Data under study -
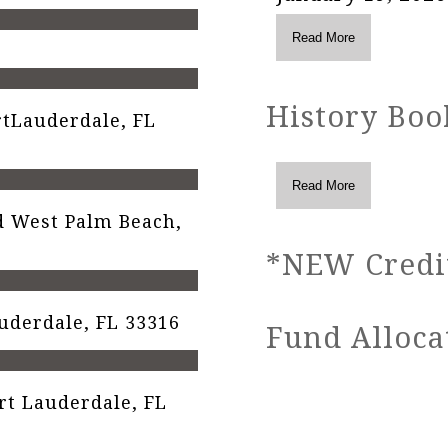
History Boo
tLauderdale, FL
 West Palm Beach,
*NEW Credit
auderdale, FL 33316
Fund Alloca
t Lauderdale, FL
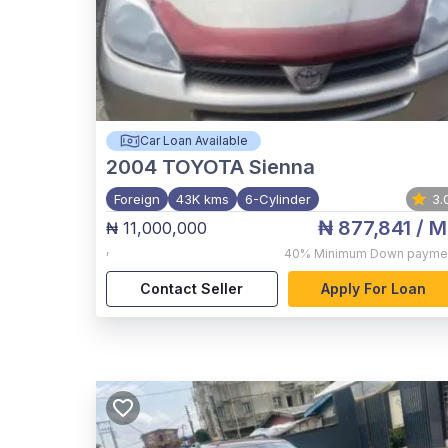
Car Loan Available
2004
TOYOTA Sienna
Foreign
43K kms
6-Cylinder
3.
₦ 877,841
/ M
₦ 11,000,000
,
40%
Minimum Down payme
Contact Seller
Apply For Loan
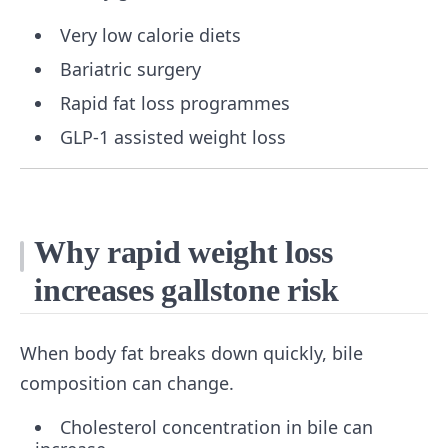
Very low calorie diets
Bariatric surgery
Rapid fat loss programmes
GLP-1 assisted weight loss
Why rapid weight loss
increases gallstone risk
When body fat breaks down quickly, bile
composition can change.
Cholesterol concentration in bile can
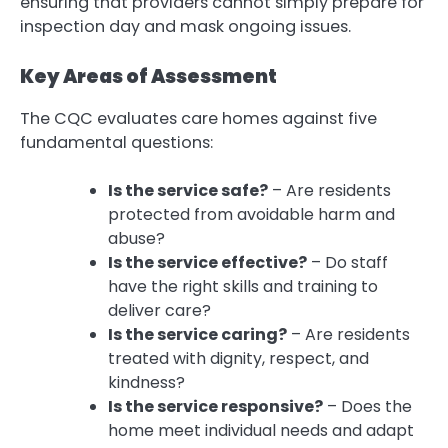
ensuring that providers cannot simply prepare for
inspection day and mask ongoing issues.
Key Areas of Assessment
The CQC evaluates care homes against five
fundamental questions:
Is the service safe?
– Are residents
protected from avoidable harm and
abuse?
Is the service effective?
– Do staff
have the right skills and training to
deliver care?
Is the service caring?
– Are residents
treated with dignity, respect, and
kindness?
Is the service responsive?
– Does the
home meet individual needs and adapt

Exercise goal -
Write out, exactly as they appear, the lines from the one containing "Bariatric surgery" through the end of the material above, excluding pictures.

Written reply -
Bariatric surgery
Rapid fat loss programmes
GLP-1 assisted weight loss
Why rapid weight loss
increases gallstone risk
When body fat breaks down quickly, bile
composition can change.
Cholesterol concentration in bile can
ensuring that providers cannot simply prepare for
inspection day and mask ongoing issues.
Key Areas of Assessment
The CQC evaluates care homes against five
fundamental questions:
Is the service safe?
– Are residents
protected from avoidable harm and
abuse?
Is the service effective?
– Do staff
have the right skills and training to
deliver care?
Is the service caring?
– Are residents
treated with dignity, respect, and
kindness?
Is the service responsive?
– Does the
home meet individual needs and adapt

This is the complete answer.